----- Data -----

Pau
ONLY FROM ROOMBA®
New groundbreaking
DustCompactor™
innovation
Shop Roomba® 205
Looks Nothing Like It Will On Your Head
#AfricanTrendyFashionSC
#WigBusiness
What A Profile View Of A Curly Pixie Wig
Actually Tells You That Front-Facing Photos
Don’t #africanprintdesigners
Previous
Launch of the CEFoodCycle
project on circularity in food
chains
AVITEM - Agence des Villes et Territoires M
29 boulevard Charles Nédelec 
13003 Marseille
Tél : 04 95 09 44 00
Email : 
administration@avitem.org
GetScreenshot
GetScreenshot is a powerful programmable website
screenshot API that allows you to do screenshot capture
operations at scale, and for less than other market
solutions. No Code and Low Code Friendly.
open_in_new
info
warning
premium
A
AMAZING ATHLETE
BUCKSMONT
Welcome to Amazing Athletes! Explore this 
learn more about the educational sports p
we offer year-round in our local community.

-----
----- Data -----

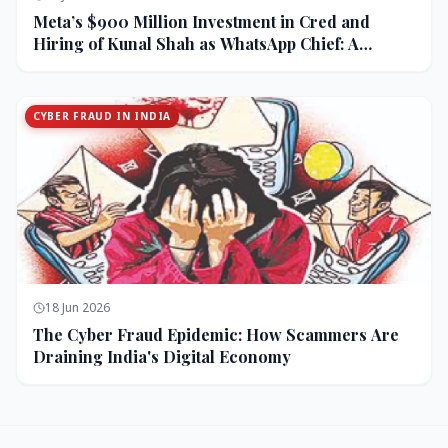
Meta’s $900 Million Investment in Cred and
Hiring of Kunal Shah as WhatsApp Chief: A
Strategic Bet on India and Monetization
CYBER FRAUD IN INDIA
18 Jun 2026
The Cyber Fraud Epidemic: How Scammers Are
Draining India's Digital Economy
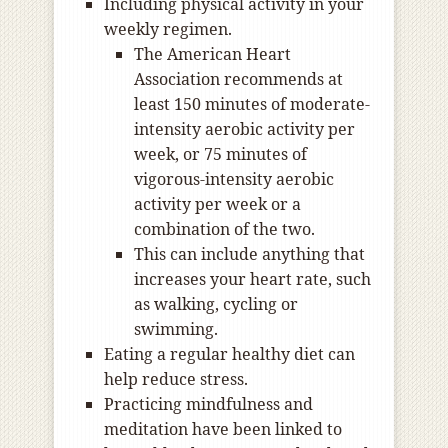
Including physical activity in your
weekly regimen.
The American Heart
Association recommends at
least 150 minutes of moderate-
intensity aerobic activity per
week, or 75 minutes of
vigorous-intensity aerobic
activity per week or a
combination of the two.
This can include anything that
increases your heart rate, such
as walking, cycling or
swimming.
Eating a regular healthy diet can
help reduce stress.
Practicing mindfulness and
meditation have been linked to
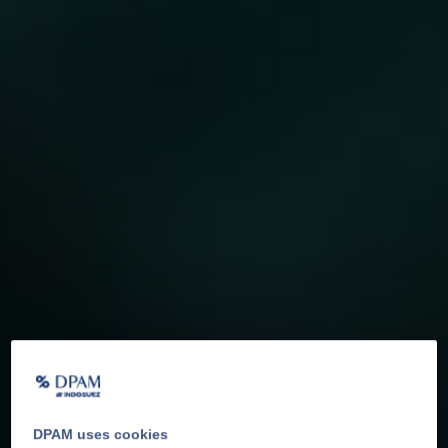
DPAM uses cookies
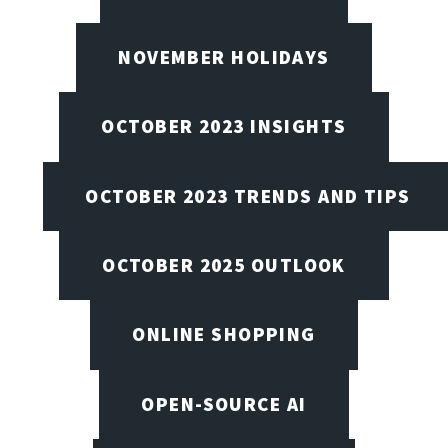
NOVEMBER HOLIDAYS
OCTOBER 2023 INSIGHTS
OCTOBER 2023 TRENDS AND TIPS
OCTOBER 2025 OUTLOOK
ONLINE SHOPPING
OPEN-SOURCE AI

-----

Task details:
An exact copy of the lines above between the line holding "Welcome to Amazing Athletes! Explore this" and the line holding "we offer year-round in our local community.", inclusive, is the whole answer.

Exercise solution:
Welcome to Amazing Athletes! Explore this 
learn more about the educational sports p
we offer year-round in our local community.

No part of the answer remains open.